Sometimes in conversation, particularly conversations taking places on docks at midnight under a veil of bright, shining stars, the question comes up: Are we living in the best possible era? Most agree that, yes, with our modern worldview, we’d struggle to be happy in decades or centuries past. Lacking modern conveniences that provide instant gratification, we’d invariably succumb to depression. Just think, no cell phones – no phones, even! Our expectation of a 24/7 social life would be shattered when we’re reduced to sending letters and waiting potentially months for a response. If we don’t receive a dozen texts in an hour, how do we know that we exist? And even if our social lives can take the hit, the loss of high-speed transportation, fresh food, and exciting pastimes would no doubt leave us distinctly unsatisfied with our time travel exploits.
I agree that, yes, we’re living in the best possible era, but I argue the point for a different reason. To me, everything post-indoor plumbing has been icing on the cake. Developed during the last half of the 19th century and common by only the mid-20th century, indoor plumbing has completely revolutionized the way we shit. I enjoy taking a dump as much or more than most people, but I consider it a crucial time of quiet reflection rather than an explosive body process best achieved quickly and efficiently. To me, taking a dump is the perfect time to peruse a magazine, finish a level on Angry Birds, or simply sit and consider the day and its potential. All of this, of course, only possible with decent, functional indoor plumbing.
Imagine, mid-winter, warm and cozy by the fire, a cup of hot chocolate steaming in your hands, when suddenly that familiar urge begins to percolate in your lower intestines. Instead of setting down the cup and trotting over to your spacious, well-lit bathroom, in pre-indoor plumbing eras this situation meant braving the blizzard to evacuate your bowels. Pulling on the snow suit, shoving aside a pile of snow to open the door, stomping through the drifts while a frigid wind blasts at your exposed face. By the time you reach the thin wooden shack that constitutes the shitter, the need to defecate has probably passed, the poop sucked back up into your body in an effort to sustain warmth. Even if it hasn’t and your butt’s about the explode, sitting down in the frozen shed with the wind howling around you and icicles forming on your testicles is no way to take a dump. There’s no satisfaction, no joy, no moment of climactic purity as your body flushes out its waste. There’s simply an anxious pressure to poop, wipe, and run back to the house. Maybe even skip the wipe.

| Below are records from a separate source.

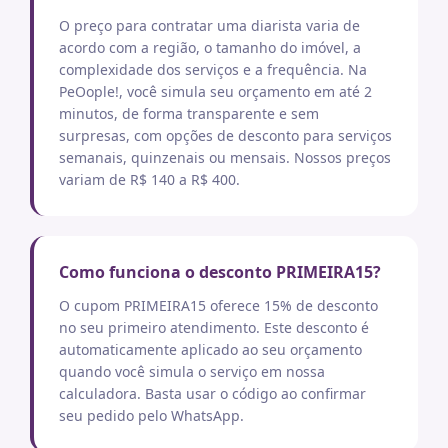
O preço para contratar uma diarista varia de
acordo com a região, o tamanho do imóvel, a
complexidade dos serviços e a frequência. Na
PeOople!, você simula seu orçamento em até 2
minutos, de forma transparente e sem
surpresas, com opções de desconto para serviços
semanais, quinzenais ou mensais. Nossos preços
variam de R$ 140 a R$ 400.
Como funciona o desconto PRIMEIRA15?
O cupom PRIMEIRA15 oferece 15% de desconto
no seu primeiro atendimento. Este desconto é
automaticamente aplicado ao seu orçamento
quando você simula o serviço em nossa
calculadora. Basta usar o código ao confirmar
seu pedido pelo WhatsApp.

There’s nothing else I can think of in our modern times that I hold so dear as the ability to take a comfortable, contemplative shit. I think reverting to letter-writing would be fantastic – I’m tired of instinctively checking my phone every twenty minutes. Planes are a fantastic invention, but trains are pretty damn cool too. Going even further back, I’d be comfortable riding a horse or even walking to get from one place to another. But if that place doesn’t have a nice warm room where I can poop like crazy, then count me out of that era. If my only option is to shit in a smelly outhouse, or even outside, leaning against a tree, I’m going to live in constant fear of a natural body process. It’s practically guaranteed I’ll become constipated. I might even die from holding all that poop in, simply because I don’t want to defecate without the relative comfort of a porcelain throne.
So yes, I think we live in the best possible era. But I don’t think it’s because we have microwaves and TVs and a variety of other labor-saving, happiness-improving devices. I think it’s because we have nice bathrooms.